Not to worry. It probably tastes like wet cardboard filled with cheap chocolate. Guaranteed.
“Okay, class. Take your seats,” said Ms. Riedel, the homeroom teacher. “Before we start the party, we’re going to do a story problem.”
The class groaned.
“Math?” Chad muttered to Jack. “What kind of warped holiday celebration is this? Ho, ho, ho! What wo
uld you like for Christmas, little Timmy? Of course, an algebra equation!”
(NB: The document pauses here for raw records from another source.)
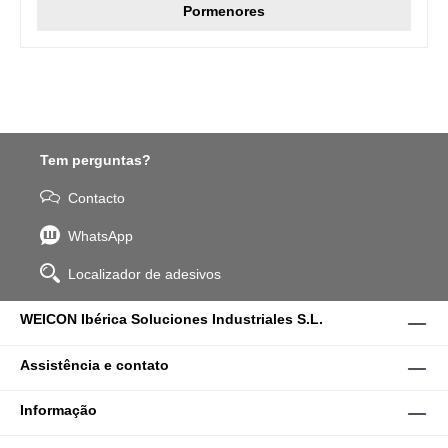
Pormenores
Tem perguntas?
Contacto
WhatsApp
Localizador de adesivos
WEICON Ibérica Soluciones Industriales S.L.
Assistência e contato
Informação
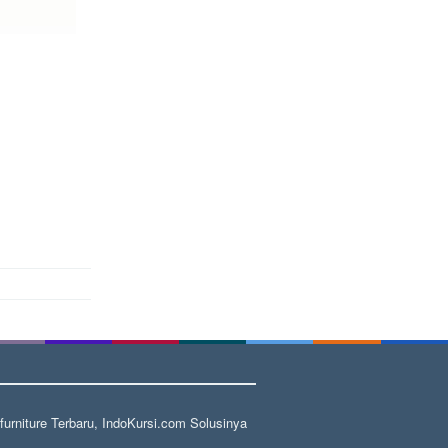
rniture Terbaru, IndoKursi.com Solusinya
Chad’s banter usually made Jack crack up … and get in trouble. But not this time. Jack was too busy scanning the room to find the secret rugelach-maker—the person with the chutzpah to challenge the Sieberling School top baker throne, which he had held since wowing his first-grade class with milk chocolate–burgundy cherry cookies.
“I have a special surprise for the student who figures out the problem first,” Ms. Riedel continued.
Her words grabbed Jack’s attention. Ms. Riedel was known for stashing the best rewards in her bottom desk drawer. And this was no exception. She held up a dark chocolate bar flavored with spiced orange peels, one of Jack’s favorite flavor combinations. He believed no one in the class could appreciate the blend of cocoa and citrus like him.
That bar belongs to me.
Ms. Riedel wrote the problem on the board:
At the holiday party in Room 609, the table was filled with 100 treats: 25 candy canes, 20 chocolate cupcakes, 20 brownies, 7 popcorn balls, 1 bag of chips, 1 container of French onion dip, and 1 bowl of punch. The rest are jelly donuts. What percentage of the holiday treats are jelly donuts?
“Now … go! Show your work. And no guessing. Raise your hand when you think you’ve got it.”
The class feverishly scribbled in their notebooks. Jack was usually a whiz at math, especially percentages. But the lingering smell of the rugelach distracted him.
Chad, not much for quizzes, or math, or homework, doodled a blizzard scene in the margins of his paper.
“Don’t look at me for the answer,” Chad said. “I’m busy freestyling down the Matterhorn right now.”
Jack stared at the board. Then his brain clicked. That’s it. Add the numbers and subtract the total from one hundred. Boom, there’s the answer.
Jack’s hand shot up. Ms. Riedel looked past him to the last row, the desk on the very end next to the storage closet.
“Yes, Jillian. So what did you come up with?”
“Twenty-five percent,” Jillian said in a barely audible voice. “One-fourth of the holiday treats are jelly donuts.”